唇を隠して,それでも君に恋したい。

「そうやな。国内なら大体行ってると思うで。転校も数回してるし,うちの親も旅行好きやしな。うちの家,金ばっかりは豊かやから」



つくづく正反対の環境で育ったらしい。

僕はほんの少し声量をあげて,ずいずいと尋ねる。



「ふぅん。ねぇ,沖縄って海,綺麗? 僕,汚いところしか知らないんだけど,ほんとにあんなテレビみたいに綺麗なの?」



実は



「……意外やな。伊織は行事事になんて興味ないのかと思ってた」

「……るさいな。
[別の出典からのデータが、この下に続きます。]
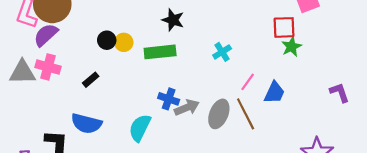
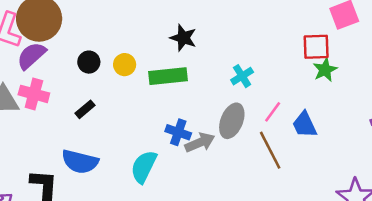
black circle: (107, 40) -> (89, 62), moved
blue trapezoid: (274, 93) -> (305, 125), turned 130
gray ellipse: (219, 114) -> (232, 121), moved

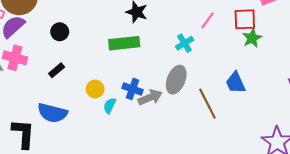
yellow circle: (125, 65) -> (95, 89), moved
pink line: (273, 112) -> (207, 20), moved
cyan semicircle: (144, 167) -> (110, 106), moved, size x0.6

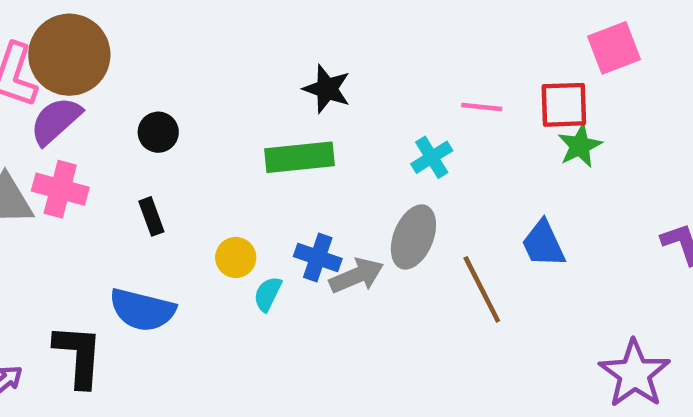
pink line: (207, 20) -> (482, 107), turned 60
black rectangle: (57, 70) -> (151, 216), turned -70

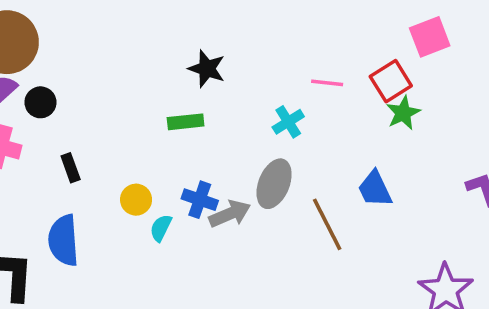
red square: (564, 105) -> (391, 81), turned -30
black circle: (158, 132) -> (40, 102), moved
green rectangle: (300, 157) -> (186, 122), size x0.7
blue semicircle: (142, 310) -> (63, 240), turned 72

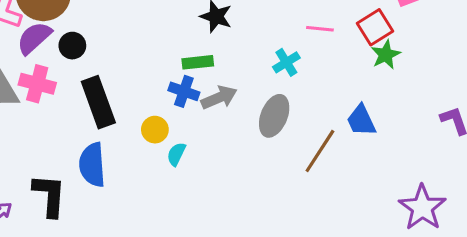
black rectangle: (71, 168) -> (98, 102), size x2.0
blue cross: (200, 200) -> (184, 91), moved
gray arrow: (230, 214) -> (219, 97), moved
brown line: (327, 224) -> (320, 151), turned 60

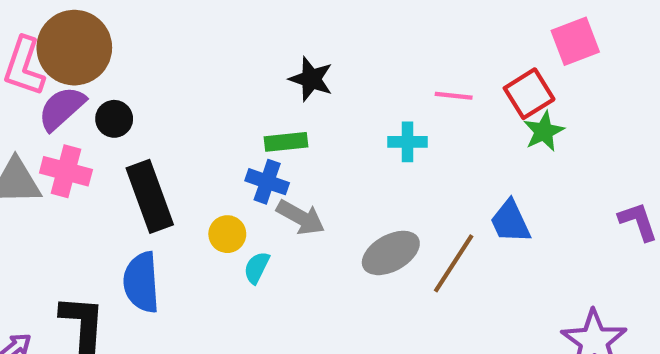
cyan cross: (286, 62) -> (408, 142), turned 32
gray arrow: (219, 97) -> (301, 217), moved, turned 52
gray ellipse: (274, 116) -> (391, 253), moved, turned 39

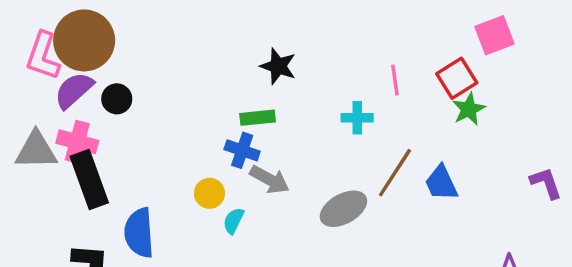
pink line: (454, 96) -> (395, 80), turned 76
black rectangle: (150, 196) -> (89, 180), moved
brown line: (454, 263) -> (395, 173), moved

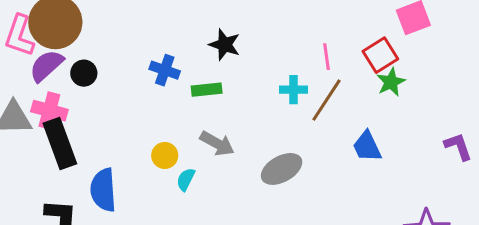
blue cross: (242, 150) -> (165, 70), moved
brown line: (395, 173) -> (326, 100), moved

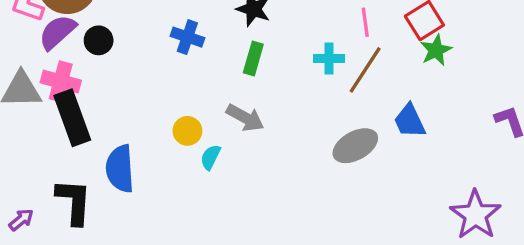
green rectangle: (207, 90) -> (253, 58), moved, turned -68
gray ellipse: (282, 169) -> (355, 146), moved

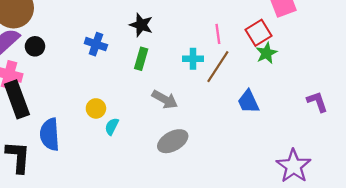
gray arrow: (245, 118) -> (165, 99), moved
gray ellipse: (355, 146) -> (173, 141), moved

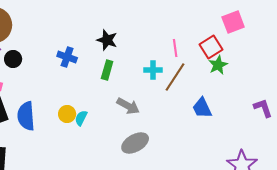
cyan semicircle: (112, 127) -> (81, 118), moved
blue semicircle: (50, 134) -> (26, 116), moved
いいだろ別に」

「はいはい。悪いなんて言っとらんやろ。一緒に風呂入ろーな」

「誰が。僕は備え付けで入るからいい」



僕は,今回の修学旅行,結構はちゃめちゃに楽しみだったりする。

敦も皆も一緒で,行き先はテレビ越しにしか見たことのない沖縄で。

楽しみじゃないわけがないのだ。



「はいじゃー説明はここまで。さっきも言った通り男女割合も含めてうちのクラスは自由だから,さくっと決めてくれな~」



わっと沸き立つクラス内,動き出すクラスメートにつられて僕も立ち上がった。